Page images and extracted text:

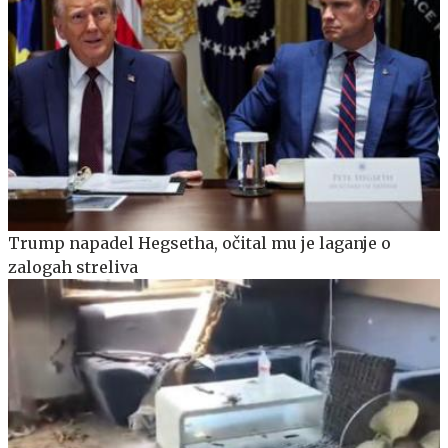
Trump napadel Hegsetha, očital mu je laganje o
zalogah streliva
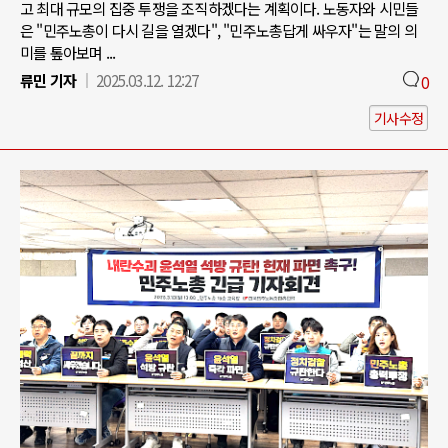
고 최대 규모의 집중 투쟁을 조직하겠다는 계획이다. 노동자와 시민들
은 "민주노총이 다시 길을 열겠다", "민주노총답게 싸우자"는 말의 의
미를 톺아보며 ...
류민 기자
2025.03.12. 12:27
0
기사수정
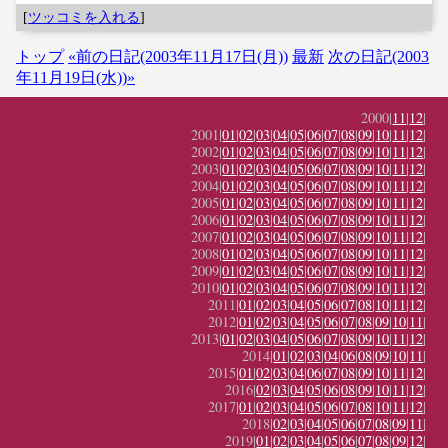
[
ツッコミを入れる
]
トップ
«前の日記(2003年11月17日(月))
最新
次の日記(2003
年11月19日(水))»
2000|
11
|
12
|
2001|
01
|
02
|
03
|
04
|
05
|
06
|
07
|
08
|
09
|
10
|
11
|
12
|
2002|
01
|
02
|
03
|
04
|
05
|
06
|
07
|
08
|
09
|
10
|
11
|
12
|
2003|
01
|
02
|
03
|
04
|
05
|
06
|
07
|
08
|
09
|
10
|
11
|
12
|
2004|
01
|
02
|
03
|
04
|
05
|
06
|
07
|
08
|
09
|
10
|
11
|
12
|
2005|
01
|
02
|
03
|
04
|
05
|
06
|
07
|
08
|
09
|
10
|
11
|
12
|
2006|
01
|
02
|
03
|
04
|
05
|
06
|
07
|
08
|
09
|
10
|
11
|
12
|
2007|
01
|
02
|
03
|
04
|
05
|
06
|
07
|
08
|
09
|
10
|
11
|
12
|
2008|
01
|
02
|
03
|
04
|
05
|
06
|
07
|
08
|
09
|
10
|
11
|
12
|
2009|
01
|
02
|
03
|
04
|
05
|
06
|
07
|
08
|
09
|
10
|
11
|
12
|
2010|
01
|
02
|
03
|
04
|
05
|
06
|
07
|
08
|
09
|
10
|
11
|
12
|
2011|
01
|
02
|
03
|
04
|
05
|
06
|
07
|
08
|
10
|
11
|
12
|
2012|
01
|
02
|
03
|
04
|
05
|
06
|
07
|
08
|
09
|
10
|
11
|
2013|
01
|
02
|
03
|
04
|
05
|
06
|
07
|
08
|
09
|
10
|
11
|
12
|
2014|
01
|
02
|
03
|
04
|
06
|
08
|
09
|
10
|
11
|
2015|
01
|
02
|
03
|
04
|
06
|
07
|
08
|
09
|
10
|
11
|
12
|
2016|
02
|
03
|
04
|
05
|
06
|
08
|
09
|
10
|
11
|
12
|
2017|
01
|
02
|
03
|
04
|
05
|
06
|
07
|
08
|
10
|
11
|
12
|
2018|
02
|
03
|
04
|
05
|
06
|
07
|
08
|
09
|
11
|
2019|
01
|
02
|
03
|
04
|
05
|
06
|
07
|
08
|
09
|
12
|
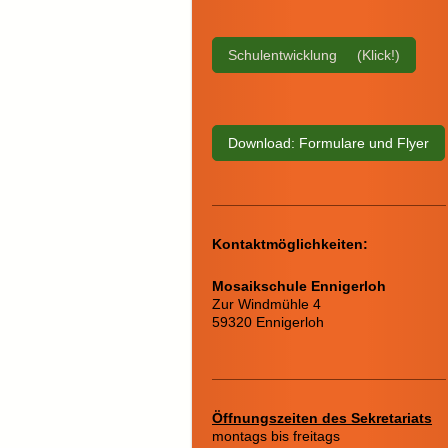
Schulentwicklung (Klick!)
Download: Formulare und Flyer
Kontaktmöglichkeiten:
Mosaikschule Ennigerloh
Zur Windmühle 4
59320 Ennigerloh
Öffnungszeiten des Sekretariats
montags bis freitags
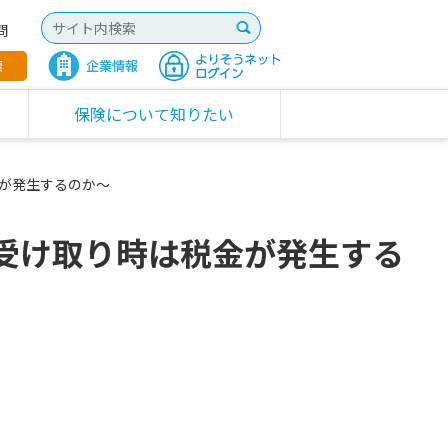
問
保険について知りたい
が発生するのか～
受け取り時は税金が発生する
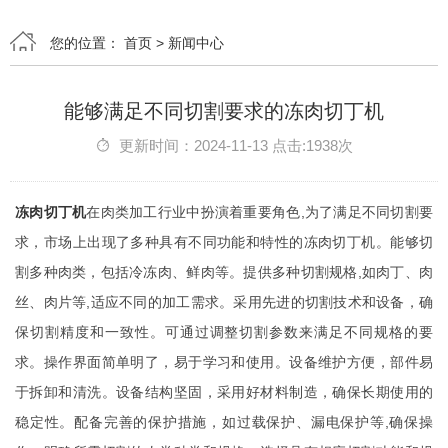
您的位置：
首页
>
新闻中心
能够满足不同切割要求的冻肉切丁机
更新时间：2024-11-13 点击:1938次
冻肉切丁机
在肉类加工行业中扮演着重要角色,为了满足不同切割要
求，市场上出现了多种具有不同功能和特性的冻肉切丁机。能够切
割多种肉类，包括冷冻肉、鲜肉等。提供多种切割规格,如肉丁、肉
丝、肉片等,适应不同的加工需求。采用先进的切割技术和设备，确
保切割精度和一致性。可通过调整切割参数来满足不同规格的要
求。操作界面简单明了，易于学习和使用。设备维护方便，部件易
于拆卸和清洗。设备结构坚固，采用好材料制造，确保长期使用的
稳定性。配备完善的保护措施，如过载保护、漏电保护等,确保操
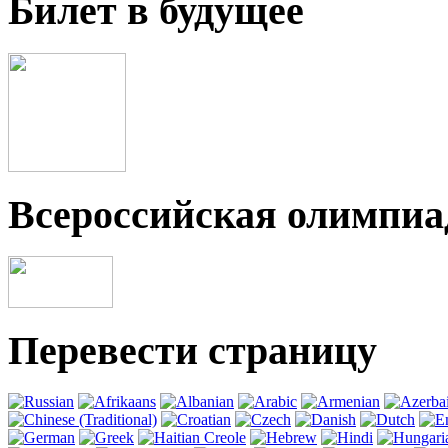
Билет в будущее
Всероссийская олимпи
Перевести страницу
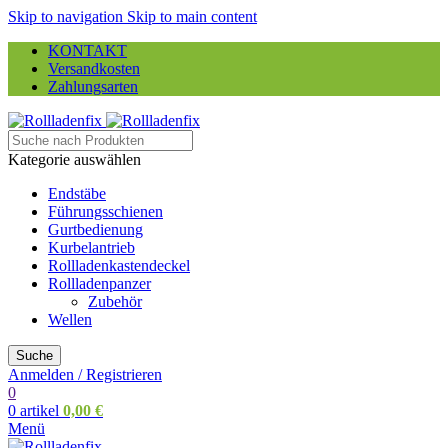
Skip to navigation
Skip to main content
KONTAKT
Versandkosten
Zahlungsarten
Kategorie auswählen
Endstäbe
Führungsschienen
Gurtbedienung
Kurbelantrieb
Rollladenkastendeckel
Rollladenpanzer
Zubehör
Wellen
Suche
Anmelden / Registrieren
0
0
artikel
0,00
€
Menü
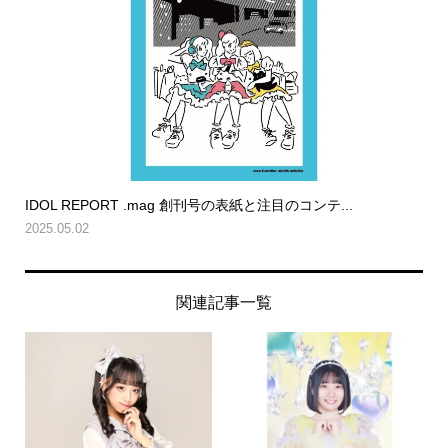
IDOL REPORT .mag 創刊号の表紙と注目のコンテ...
2025.05.02
関連記事一覧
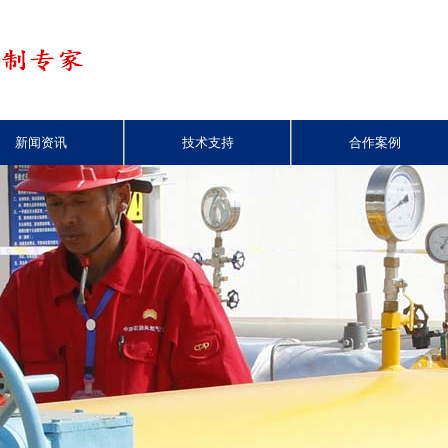
新闻资讯
技术支持
合作案例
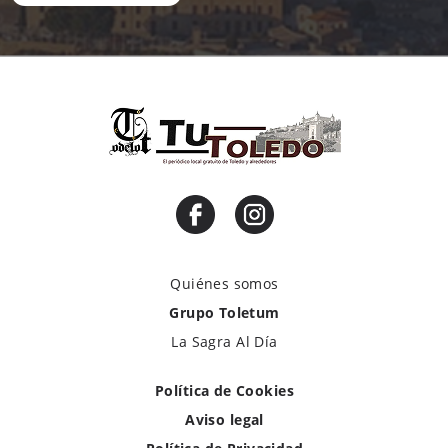
Quiénes somos
Grupo Toletum
La Sagra Al Día
Política de Cookies
Aviso legal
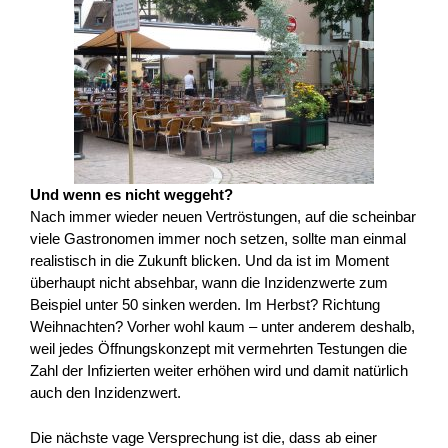
Und wenn es nicht weggeht?
Nach immer wieder neuen Vertröstungen, auf die scheinbar
viele Gastronomen immer noch setzen, sollte man einmal
realistisch in die Zukunft blicken. Und da ist im Moment
überhaupt nicht absehbar, wann die Inzidenzwerte zum
Beispiel unter 50 sinken werden. Im Herbst? Richtung
Weihnachten? Vorher wohl kaum – unter anderem deshalb,
weil jedes Öffnungskonzept mit vermehrten Testungen die
Zahl der Infizierten weiter erhöhen wird und damit natürlich
auch den Inzidenzwert.
Die nächste vage Versprechung ist die, dass ab einer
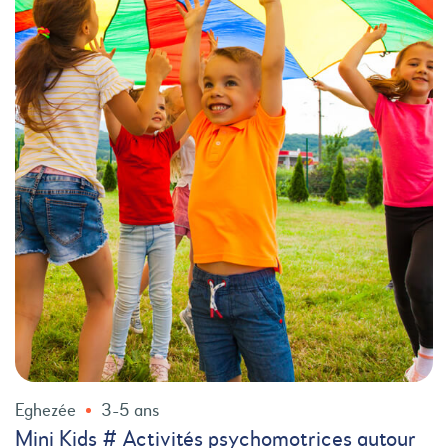
Eghezée
3-5 ans
Mini Kids # Activités psychomotrices autour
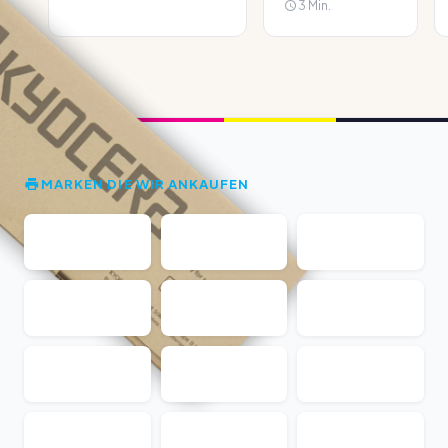
3 Min.
MARKEN DIE WIR ANKAUFEN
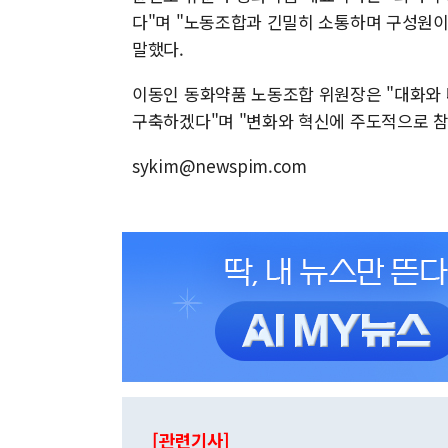
다"며 "노동조합과 긴밀히 소통하며 구성원이
말했다.
이동인 동화약품 노동조합 위원장은 "대화와
구축하겠다"며 "변화와 혁신에 주도적으로 참
sykim@newspim.com
[관련기사]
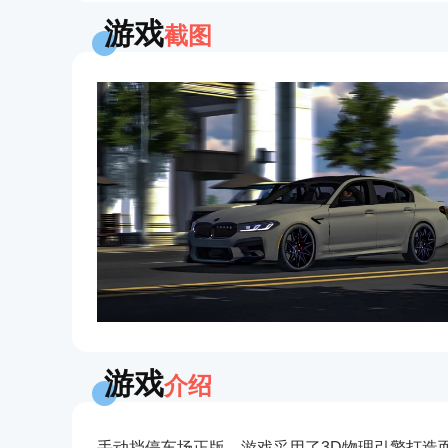
游戏
截图
游戏
介绍
手动挡停车场正版，游戏采用了3D物理引擎打造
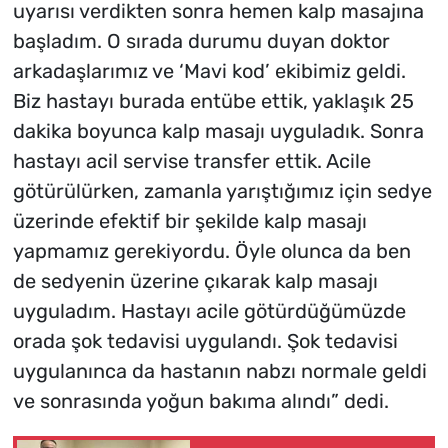
uyarısı verdikten sonra hemen kalp masajına
başladım. O sırada durumu duyan doktor
arkadaşlarımız ve ‘Mavi kod’ ekibimiz geldi.
Biz hastayı burada entübe ettik, yaklaşık 25
dakika boyunca kalp masajı uyguladık. Sonra
hastayı acil servise transfer ettik. Acile
götürülürken, zamanla yarıştığımız için sedye
üzerinde efektif bir şekilde kalp masajı
yapmamız gerekiyordu. Öyle olunca da ben
de sedyenin üzerine çıkarak kalp masajı
uyguladım. Hastayı acile götürdüğümüzde
orada şok tedavisi uygulandı. Şok tedavisi
uygulanınca da hastanın nabzı normale geldi
ve sonrasında yoğun bakıma alındı” dedi.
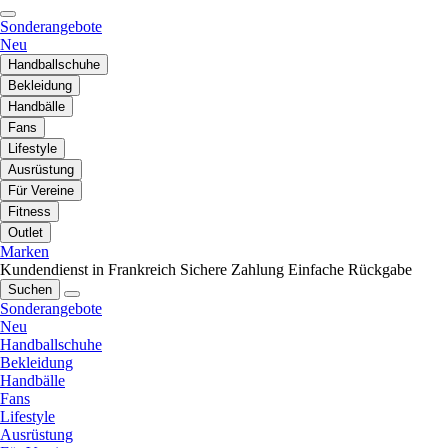
Sonderangebote
Neu
Handballschuhe
Bekleidung
Handbälle
Fans
Lifestyle
Ausrüstung
Für Vereine
Fitness
Outlet
Marken
Kundendienst in Frankreich
Sichere Zahlung
Einfache Rückgabe
Suchen
Sonderangebote
Neu
Handballschuhe
Bekleidung
Handbälle
Fans
Lifestyle
Ausrüstung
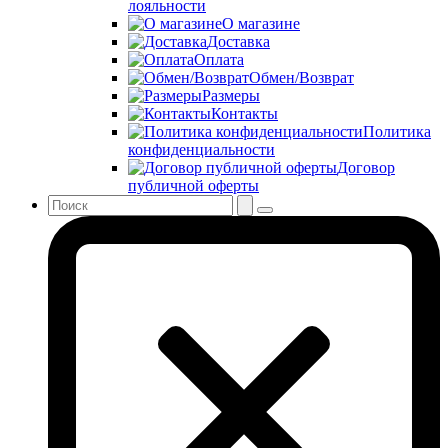
лояльности
О магазине
Доставка
Оплата
Обмен/Возврат
Размеры
Контакты
Политика
конфиденциальности
Договор
публичной оферты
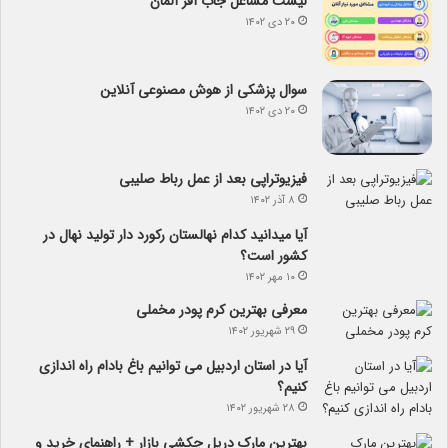
لیست مشاغل جاب آفر آلمان
۲۰ دی ۱۴۰۲
سوال پزشکی از هوش مصنوعی آنلاین
۲۰ دی ۱۴۰۲
فیزیوتراپی بعد از عمل رباط صلیبی
۸ آذر ۱۴۰۲
آیا می­دانید کدام نهالستان رکورد دار تولید نهال­ در
کشور است؟
۱۰ مهر ۱۴۰۲
معرفی بهترین کرم پودر مخملی
۲۹ شهریور ۱۴۰۲
آیا در استان اردبیل می توانیم باغ بادام راه اندازی
کنیم؟
۲۸ شهریور ۱۴۰۲
بهترین مارک دریل چکشی بازار + راهنمای خرید و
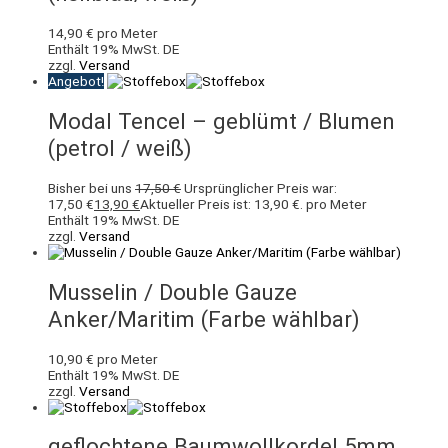
14,90
€
pro Meter
Enthält 19% MwSt. DE
zzgl.
Versand
Angebot!
Modal Tencel – geblümt / Blumen
(petrol / weiß)
Bisher bei uns
17,50
€
Ursprünglicher Preis war:
17,50 €
13,90
€
Aktueller Preis ist: 13,90 €.
pro Meter
Enthält 19% MwSt. DE
zzgl.
Versand
Musselin / Double Gauze
Anker/Maritim (Farbe wählbar)
10,90
€
pro Meter
Enthält 19% MwSt. DE
zzgl.
Versand
geflochtene Baumwollkordel 5mm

:: WHAT IS REQUIRED ::
Repeat the records word for word. Any picture in them should be left out.

:: FINAL ANSWER ::
Trump napadel Hegsetha, očital mu je laganje o
zalogah streliva
고 최대 규모의 집중 투쟁을 조직하겠다는 계획이다. 노동자와 시민들
은 "민주노총이 다시 길을 열겠다", "민주노총답게 싸우자"는 말의 의
미를 톺아보며 ...
류민 기자
2025.03.12. 12:27
0
기사수정
[
ツッコミを入れる
]
トップ
«前の日記(2003年11月17日(月))
最新
次の日記(2003
年11月19日(水))»
2000|
11
|
12
|
2001|
01
|
02
|
03
|
04
|
05
|
06
|
07
|
08
|
09
|
10
|
11
|
12
|
2002|
01
|
02
|
03
|
04
|
05
|
06
|
07
|
08
|
09
|
10
|
11
|
12
|
2003|
01
|
02
|
03
|
04
|
05
|
06
|
07
|
08
|
09
|
10
|
11
|
12
|
2004|
01
|
02
|
03
|
04
|
05
|
06
|
07
|
08
|
09
|
10
|
11
|
12
|
2005|
01
|
02
|
03
|
04
|
05
|
06
|
07
|
08
|
09
|
10
|
11
|
12
|
2006|
01
|
02
|
03
|
04
|
05
|
06
|
07
|
08
|
09
|
10
|
11
|
12
|
2007|
01
|
02
|
03
|
04
|
05
|
06
|
07
|
08
|
09
|
10
|
11
|
12
|
2008|
01
|
02
|
03
|
04
|
05
|
06
|
07
|
08
|
09
|
10
|
11
|
12
|
2009|
01
|
02
|
03
|
04
|
05
|
06
|
07
|
08
|
09
|
10
|
11
|
12
|
2010|
01
|
02
|
03
|
04
|
05
|
06
|
07
|
08
|
09
|
10
|
11
|
12
|
2011|
01
|
02
|
03
|
04
|
05
|
06
|
07
|
08
|
10
|
11
|
12
|
2012|
01
|
02
|
03
|
04
|
05
|
06
|
07
|
08
|
09
|
10
|
11
|
2013|
01
|
02
|
03
|
04
|
05
|
06
|
07
|
08
|
09
|
10
|
11
|
12
|
2014|
01
|
02
|
03
|
04
|
06
|
08
|
09
|
10
|
11
|
2015|
01
|
02
|
03
|
04
|
06
|
07
|
08
|
09
|
10
|
11
|
12
|
2016|
02
|
03
|
04
|
05
|
06
|
08
|
09
|
10
|
11
|
12
|
2017|
01
|
02
|
03
|
04
|
05
|
06
|
07
|
08
|
10
|
11
|
12
|
2018|
02
|
03
|
04
|
05
|
06
|
07
|
08
|
09
|
11
|
2019|
01
|
02
|
03
|
04
|
05
|
06
|
07
|
08
|
09
|
12
|
Schulentwicklung (Klick!)
Download: Formulare und Flyer
Kontaktmöglichkeiten:
Mosaikschule Ennigerloh
Zur Windmühle 4
59320 Ennigerloh
Öffnungszeiten des Sekretariats
montags bis freitags
問
保険について知りたい
が発生するのか～
受け取り時は税金が発生する
您的位置：
首页
>
新闻中心
能够满足不同切割要求的冻肉切丁机
更新时间：2024-11-13 点击:1938次
冻肉切丁机
在肉类加工行业中扮演着重要角色,为了满足不同切割要
求，市场上出现了多种具有不同功能和特性的冻肉切丁机。能够切
割多种肉类，包括冷冻肉、鲜肉等。提供多种切割规格,如肉丁、肉
丝、肉片等,适应不同的加工需求。采用先进的切割技术和设备，确
保切割精度和一致性。可通过调整切割参数来满足不同规格的要
求。操作界面简单明了，易于学习和使用。设备维护方便，部件易
于拆卸和清洗。设备结构坚固，采用好材料制造，确保长期使用的
稳定性。配备完善的保护措施，如过载保护、漏电保护等,确保操
Билет в будущее
Всероссийская олимпи
Перевести страницу
Skip to navigation
Skip to main content
KONTAKT
Versandkosten
Zahlungsarten
Kategorie auswählen
Endstäbe
Führungsschienen
Gurtbedienung
Kurbelantrieb
Rollladenkastendeckel
Rollladenpanzer
Zubehör
Wellen
Suche
Anmelden / Registrieren
0
0
artikel
0,00
€
Menü
IDOL REPORT .mag 創刊号の表紙と注目のコンテ...
2025.05.02
関連記事一覧
新闻资讯
技术支持
合作案例
Quiénes somos
Grupo Toletum
La Sagra Al Día
Política de Cookies
Aviso legal
Und wenn es nicht weggeht?
Nach immer wieder neuen Vertröstungen, auf die scheinbar
viele Gastronomen immer noch setzen, sollte man einmal
realistisch in die Zukunft blicken. Und da ist im Moment
überhaupt nicht absehbar, wann die Inzidenzwerte zum
Beispiel unter 50 sinken werden. Im Herbst? Richtung
Weihnachten? Vorher wohl kaum – unter anderem deshalb,
weil jedes Öffnungskonzept mit vermehrten Testungen die
Zahl der Infizierten weiter erhöhen wird und damit natürlich
auch den Inzidenzwert.
Die nächste vage Versprechung ist die, dass ab einer
Eghezée
3-5 ans
Mini Kids # Activités psychomotrices autour
3 Min.
MARKEN DIE WIR ANKAUFEN
다"며 "노동조합과 긴밀히 소통하며 구성원이
말했다.
이동인 동화약품 노동조합 위원장은 "대화와
구축하겠다"며 "변화와 혁신에 주도적으로 참
sykim@newspim.com
[관련기사]
游戏
截图
游戏
介绍
手动挡停车场正版，游戏采用了3D物理引擎打造
uyarısı verdikten sonra hemen kalp masajına
başladım. O sırada durumu duyan doktor
arkadaşlarımız ve ‘Mavi kod’ ekibimiz geldi.
Biz hastayı burada entübe ettik, yaklaşık 25
dakika boyunca kalp masajı uyguladık. Sonra
hastayı acil servise transfer ettik. Acile
götürülürken, zamanla yarıştığımız için sedye
üzerinde efektif bir şekilde kalp masajı
yapmamız gerekiyordu. Öyle olunca da ben
de sedyenin üzerine çıkarak kalp masajı
uyguladım. Hastayı acile götürdüğümüzde
orada şok tedavisi uygulandı. Şok tedavisi
uygulanınca da hastanın nabzı normale geldi
ve sonrasında yoğun bakıma alındı” dedi.
Sonderangebote
Neu
Handballschuhe
Bekleidung
Handbälle
Fans
Lifestyle
Ausrüstung
Für Vereine
Fitness
Outlet
Marken
Kundendienst in Frankreich
Sichere Zahlung
Einfache Rückgabe
Suchen
Sonderangebote
Neu
Handballschuhe
Bekleidung
Handbälle
Fans
Lifestyle
Ausrüstung
лояльности
О магазине
Доставка
Оплата
Обмен/Возврат
Размеры
Контакты
Политика
конфиденциальности
Договор
публичной оферты
لیست مشاغل جاب آفر آلمان
۲۰ دی ۱۴۰۲
سوال پزشکی از هوش مصنوعی آنلاین
۲۰ دی ۱۴۰۲
فیزیوتراپی بعد از عمل رباط صلیبی
۸ آذر ۱۴۰۲
آیا می­دانید کدام نهالستان رکورد دار تولید نهال­ در
کشور است؟
۱۰ مهر ۱۴۰۲
معرفی بهترین کرم پودر مخملی
۲۹ شهریور ۱۴۰۲
آیا در استان اردبیل می توانیم باغ بادام راه اندازی
کنیم؟
۲۸ شهریور ۱۴۰۲
بهترین مارک دریل چکشی بازار + راهنمای خرید و
14,90
€
pro Meter
Enthält 19% MwSt. DE
zzgl.
Versand
Angebot!
Modal Tencel – geblümt / Blumen
(petrol / weiß)
Bisher bei uns
17,50
€
Ursprünglicher Preis war:
17,50 €
13,90
€
Aktueller Preis ist: 13,90 €.
pro Meter
Enthält 19% MwSt. DE
zzgl.
Versand
Musselin / Double Gauze
Anker/Maritim (Farbe wählbar)
10,90
€
pro Meter
Enthält 19% MwSt. DE
zzgl.
Versand
geflochtene Baumwollkordel 5mm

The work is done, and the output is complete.